Creating the Gophish Demo: Part One

When I first talked about Gophish at BSides SATX nearly 3 years ago, I wanted to demonstrate how quick it was to get up and running. I asked the audience to time me as I did a live installation on a fresh server, which took exactly 30 seconds.

Not bad.

I’ve always wanted Gophish to be easy and quick to install. It’s an example of building empathy into security tools, since the people using Gophish likely don’t have time to work through a long installation process. In fact, this is why I wrote it in Go! The ability to just download and run a binary was a game changer compared to previous phishing frameworks.

But sometimes people want to play around with Gophish without the time commitment it takes to set up and launch a test campaign. This is why I’ve wanted to create the ability for people to download and run a demo instance of Gophish with generated fake data. And, like normal installation, I wanted this to be easy. Specifically, I wanted to make it possible with a single command that could fit in a tweet.

I’m happy to announce that it finally happened.

These next two posts dive into how I created this demo, which you can find on Github. This post focuses on how I wrote a script to generate a live (but fake) campaign. In the next part, I’ll detail how I leveraged Docker to make the demo work in a single command.

Generating the Data

The Gophish demo started as a script I wrote to load fake data into a Gophish installation. This helped me reproduce various issues that were reported via Github.

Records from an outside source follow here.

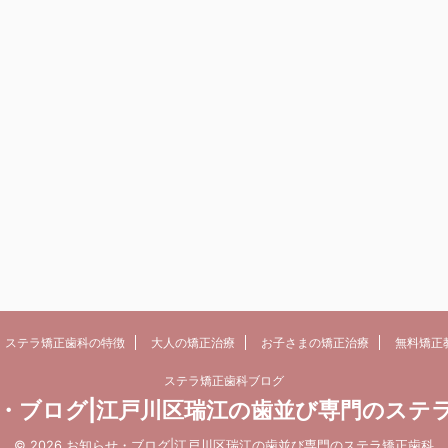
ステラ矯正歯科の特徴
大人の矯正治療
お子さまの矯正治療
無料矯正
ステラ矯正歯科ブログ
・ブログ|江戸川区瑞江の歯並び専門のステ
© 2026 お知らせ・ブログ|江戸川区瑞江の歯並び専門のステラ矯正歯科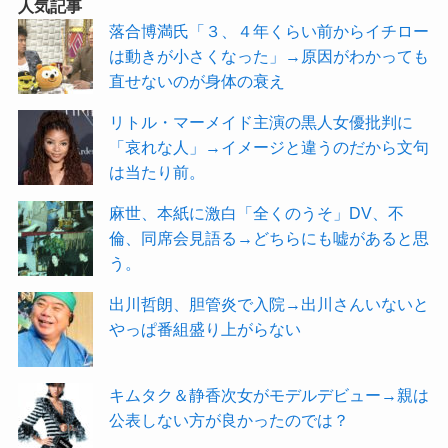
人気記事
落合博満氏「３、４年くらい前からイチロー
は動きが小さくなった」→原因がわかっても
直せないのが身体の衰え
リトル・マーメイド主演の黒人女優批判に
「哀れな人」→イメージと違うのだから文句
は当たり前。
麻世、本紙に激白「全くのうそ」DV、不
倫、同席会見語る→どちらにも嘘があると思
う。
出川哲朗、胆管炎で入院→出川さんいないと
やっぱ番組盛り上がらない
キムタク＆静香次女がモデルデビュー→親は
公表しない方が良かったのでは？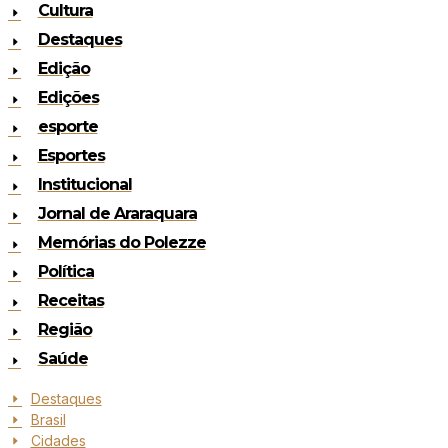
Cultura
Destaques
Edição
Edições
esporte
Esportes
Institucional
Jornal de Araraquara
Memórias do Polezze
Política
Receitas
Região
Saúde
Destaques
Brasil
Cidades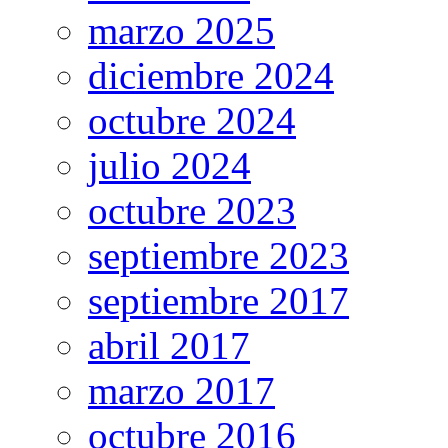
marzo 2025
diciembre 2024
octubre 2024
julio 2024
octubre 2023
septiembre 2023
septiembre 2017
abril 2017
marzo 2017
octubre 2016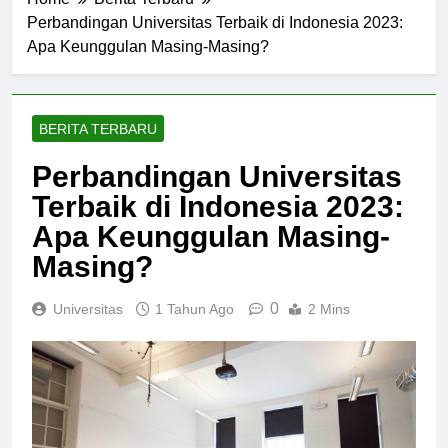
Home
Berita Terbaru
Perbandingan Universitas Terbaik di Indonesia 2023:
Apa Keunggulan Masing-Masing?
BERITA TERBARU
Perbandingan Universitas
Terbaik di Indonesia 2023:
Apa Keunggulan Masing-
Masing?
0
Universitas
1 Tahun Ago
2 Mins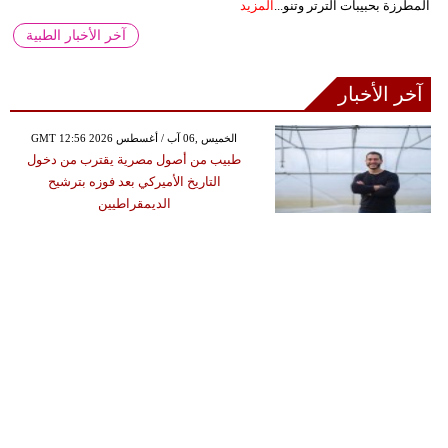
المطرزة بحبيبات الترتر وتنو...
المزيد
آخر الأخبار الطبية
آخر الأخبار
GMT 12:56 2026 الخميس ,06 آب / أغسطس
طبيب من أصول مصرية يقترب من دخول
التاريخ الأميركي بعد فوزه بترشيح
الديمقراطيين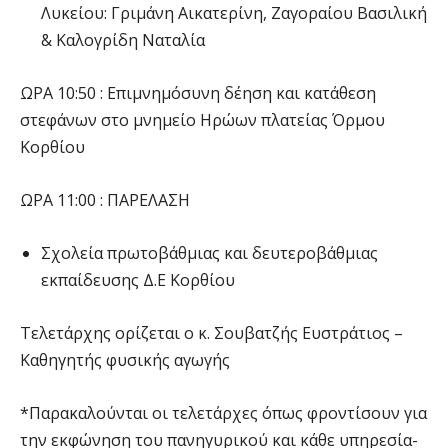
Λυκείου: Γριμάνη Αικατερίνη, Ζαγοραίου Βασιλική
& Καλογρίδη Ναταλία
ΩΡΑ 10:50 : Επιμνημόσυνη δέηση και κατάθεση
στεφάνων στο μνημείο Ηρώων πλατείας Όρμου
Κορθίου
ΩΡΑ 11:00 : ΠΑΡΕΛΑΣΗ
Σχολεία πρωτοβάθμιας και δευτεροβάθμιας
εκπαίδευσης Δ.Ε Κορθίου
Τελετάρχης ορίζεται ο κ. Σουβατζής Ευστράτιος –
Καθηγητής φυσικής αγωγής
*Παρακαλούνται οι τελετάρχες όπως φροντίσουν για
την εκφώνηση του πανηγυρικού και κάθε υπηρεσία-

This script used the Gophish Python API client to interact with the Gophish API. To start, I needed to create groups, an email template, a landing page, and a sending profile.

A key challenge when creating the demo is that I wanted the data to appear realistic. To do this, I relied on the Python faker library to generate users and the devices used to generate fake events.

The faker library creates fake data using a number of providers, with each provider knowing how to generate a certain kind of data. For example, the profile provider generates data for a fake online profile, including a name, email address, username, and more.

To use faker, we first created an instance of the faker.Faker generator which makes it easy to access various providers:

from faker import Faker
fake = Faker()

We could then generate fake data. For example, here’s how we’re creating users in a group:

targets = []
for i in range(0, num_members):
    first_name = fake.first_name()
    last_name = fake.last_name()
    email = '{}.{}@example.com'.format(first_name, last_name)
    targets.append(
        User(first_name=first_name, last_name=last_name, email=email))
group = Group(name='Test Group', targets=targets)
group = api.groups.post(group)

Note: I created the email manually since the profile generator creates a random email that isn’t related at all to the user’s name.

Sending Campaign Emails

A requirement I had for the demo was that it needed to actually send the campaign emails. Well, sort of. I really just wanted to stay away from mocking Gophish events through something like manually creating database entries, since that:

  • Creates more work
  • Can result in an inaccurate experience using the demo

So I want to send emails but I don’t want to actually send emails. To do this, I wanted to stand up a local SMTP server that acted as a black hole. From Gophish’s perspective, emails were sent successfully when in reality they were just discarded.

To do this, I relied on the aiosmtpd Python library. The library works by creating a Controller which knows how to handle SMTP connections via a handler. For our use case, we can rely on the built-in Sink handler. From the docs:

Sink - this class just consumes and discards messages. It’s essentially the “no op” handler.

Here’s an example showing how to create and start the local SMTP server:

from aiosmtpd.handlers import Sink
from aiosmtpd.controller import Controller

smtp = Controller(Sink(), hostname='127.0.0.1')
smtp.start()

I can then create the sending profile in Gophish using the smtp.hostname and smtp.port.

With all the dependencies created, the campaign launched, and the emails sent, it’s time to generate some fake events.

Generating Fake Events

Gophish tracks campaign events by generating a unique ID for every recipient, called the rid. To generate fake events, I used the API to gather the created rids, making a series of HTTP requests to simulate emails being opened, links being clicked, data being submitted, and emails being reported.

I also wanted a way to show off the device details section of the campaign results that we recently added:

To do this, I again relied on the faker library, using a call to faker.user_agent() to get a fake user agent:

>>> fake.user_agent()
'Mozilla/5.0 (X11; Linux i686) AppleWebKit/5321 (KHTML, like Gecko) Chrome/19.0.898.0 Safari/5321'

Finally, I wanted the data being submitted to appear reasonably realistic. This gave one last opportunity to use faker to generate possible passwords to submit to Gophish:

>>> fake.password()
'+Yjt4*fd39'
>>> fake.password()
'D*b1!NdJ&T'

Enjoy!

With this demo, like with Gophish itself, it’s important to me to do the little things right, even if it’s sometimes tricky to do so. That said, I’m really excited about this first pass at the demo, since it gives people the opportunity to explore the features Gophish has to offer without having to launch an entire campaign.

In the next post, I’ll talk about how I was able to turn this campaign generation script into a full-blown demo that can be run in a single command. As always, please don’t hesitate to file issues for the demo on Github and, in the meantime, enjoy using Gophish!